What you need to do: All lines in the records below with the word "Seine" must be returned.

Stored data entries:
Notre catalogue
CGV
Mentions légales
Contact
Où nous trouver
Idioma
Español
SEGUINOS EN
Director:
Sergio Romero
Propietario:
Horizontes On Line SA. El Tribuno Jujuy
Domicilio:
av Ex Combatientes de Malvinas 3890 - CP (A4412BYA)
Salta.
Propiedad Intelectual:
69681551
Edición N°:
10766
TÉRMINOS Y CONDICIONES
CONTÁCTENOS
--
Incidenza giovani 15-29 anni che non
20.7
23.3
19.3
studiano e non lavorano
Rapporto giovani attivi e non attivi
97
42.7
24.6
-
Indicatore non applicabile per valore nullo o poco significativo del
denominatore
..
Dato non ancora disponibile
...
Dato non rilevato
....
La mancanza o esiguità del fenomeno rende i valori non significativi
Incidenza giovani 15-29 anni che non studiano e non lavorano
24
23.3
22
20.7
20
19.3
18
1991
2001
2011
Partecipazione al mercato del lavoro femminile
--
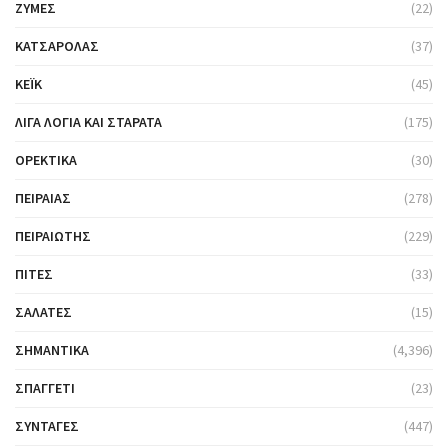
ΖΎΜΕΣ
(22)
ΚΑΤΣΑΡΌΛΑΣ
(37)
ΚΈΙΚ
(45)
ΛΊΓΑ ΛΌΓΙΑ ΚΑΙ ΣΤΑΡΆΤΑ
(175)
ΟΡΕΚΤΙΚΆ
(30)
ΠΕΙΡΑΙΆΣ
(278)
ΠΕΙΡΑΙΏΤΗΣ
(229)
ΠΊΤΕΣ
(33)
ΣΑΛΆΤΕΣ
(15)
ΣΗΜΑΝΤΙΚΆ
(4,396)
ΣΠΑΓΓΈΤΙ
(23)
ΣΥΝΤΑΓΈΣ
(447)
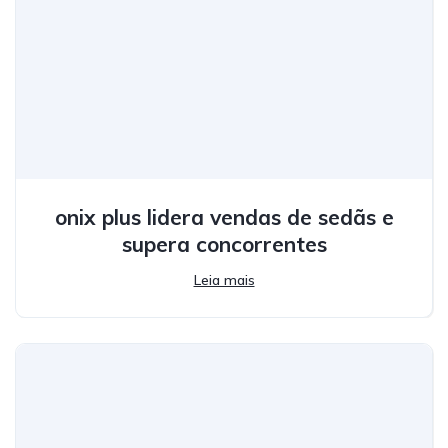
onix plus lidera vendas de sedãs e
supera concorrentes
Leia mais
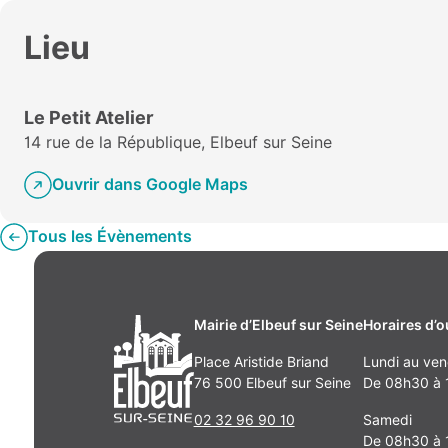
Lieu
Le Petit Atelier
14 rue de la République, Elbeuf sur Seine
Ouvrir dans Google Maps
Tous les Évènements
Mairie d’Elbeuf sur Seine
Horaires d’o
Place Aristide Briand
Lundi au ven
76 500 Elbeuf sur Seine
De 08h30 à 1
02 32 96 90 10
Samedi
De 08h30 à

Written response:
14 rue de la République, Elbeuf sur Seine
Mairie d’Elbeuf sur Seine
76 500 Elbeuf sur Seine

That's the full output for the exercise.